Optimise The Performance Of Reading Data From ADLSgen2 In Power BI With The HierarchicalNavigation Option

Last year Marco Russo wrote a very useful blog post pointing out the performance problems you can run into when connecting to data stored in ADLSgen2 from Power BI when there are a large number of files elsewhere in the container. You can read that post here:

https://www.sqlbi.com/blog/marco/2020/05/29/optimizing-access-to-azure-data-lake-storage-adls-gen-2-in-power-query/

Marco’s advice – which is 100% correct – is that you should either pass the full path to the folder that you want to connect in the initial call to AzureStorage.DataLake() or, if you’re connecting to a single file, pass the path to the file itself.

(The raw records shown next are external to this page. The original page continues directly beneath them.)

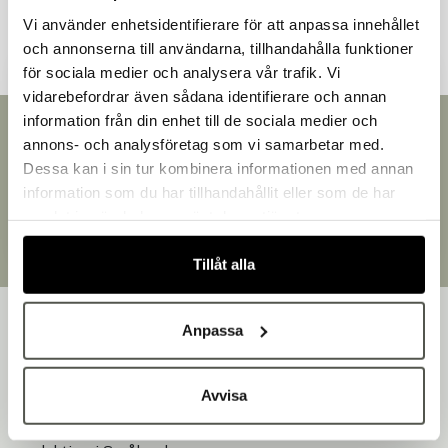
Vi använder enhetsidentifierare för att anpassa innehållet
och annonserna till användarna, tillhandahålla funktioner
för sociala medier och analysera vår trafik. Vi
vidarebefordrar även sådana identifierare och annan
information från din enhet till de sociala medier och
Välkommen till Bakers!
Snabb leverans
annons- och analysföretag som vi samarbetar med.
Handlar du som företag eller privatperson?
Leverans inom 3-5 arbetsdagar.
Dessa kan i sin tur kombinera informationen med annan
Brett sortiment
Fortsätt som privatperson
information som du har tillhandahållit eller som de har
Över 30 000 produkter
Fortsätt som företag
samlat in när du har använt deras tjänster.
Egen produktion
Designat och tillverkat i Småland
Tillåt alla
Anpassa
Avvisa
Bakers är en helhetsleverantör av professionell
utrustning för bageri, konditori och restaurang – med egen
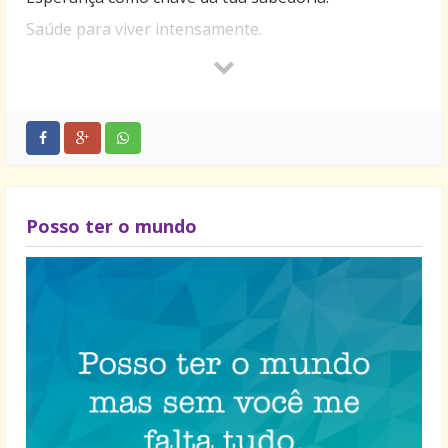
Saúde para viver intensamente.
Feliz Ano Novo!
Posso ter o mundo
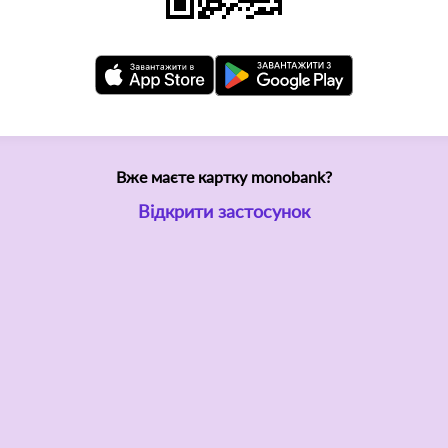
Вже маєте картку monobank?
Відкрити застосунок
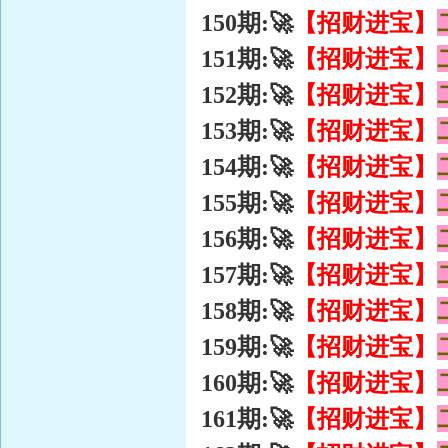
【招财进宝】
150期:🚀
【招财进宝】
151期:🚀
【招财进宝】
152期:🚀
【招财进宝】
153期:🚀
【招财进宝】
154期:🚀
【招财进宝】
155期:🚀
【招财进宝】
156期:🚀
【招财进宝】
157期:🚀
【招财进宝】
158期:🚀
【招财进宝】
159期:🚀
【招财进宝】
160期:🚀
【招财进宝】
161期:🚀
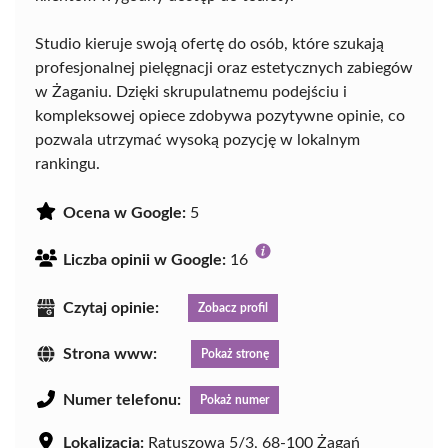
Studio kieruje swoją ofertę do osób, które szukają
profesjonalnej pielęgnacji oraz estetycznych zabiegów
w Żaganiu. Dzięki skrupulatnemu podejściu i
kompleksowej opiece zdobywa pozytywne opinie, co
pozwala utrzymać wysoką pozycję w lokalnym
rankingu.
Ocena w Google:
5
Liczba opinii w Google:
16
Czytaj opinie:
Zobacz profil
Strona www:
Pokaż stronę
Numer telefonu:
Pokaż numer
Lokalizacja:
Ratuszowa 5/3, 68-100 Żagań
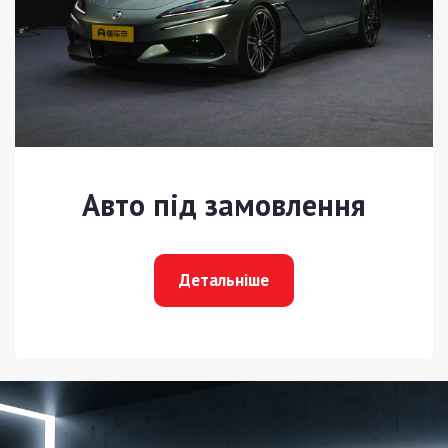
Авто під замовлення
Детальніше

This avoids the performance overhead of reading metadata from files you’re not interested in reading from, which can be quite considerable.

There are some scenarios where this advice doesn’t work, though, and there is another way to avoid this overhead and make the performance of reading data much faster – and this is by using the HierarchicalNavigation option of the AzureStorage.DataLake() function. I blogged about what this option does some time ago but didn’t realise at the time the performance benefits of using it:

https://blog.crossjoin.co.uk/2019/09/29/hierarchical-navigation-adlsgen2-power-bi/

Consider the following scenario. Let’s say you want to connect to a CSV file in a folder which also contains a subfolder that contains many (in this example 20,000) other files that you’re not interested in:

[I’m only going to connect to a single file here to keep the example simple; I know I could just connect direct to the file rather than the folder and avoid the performance overhead that way]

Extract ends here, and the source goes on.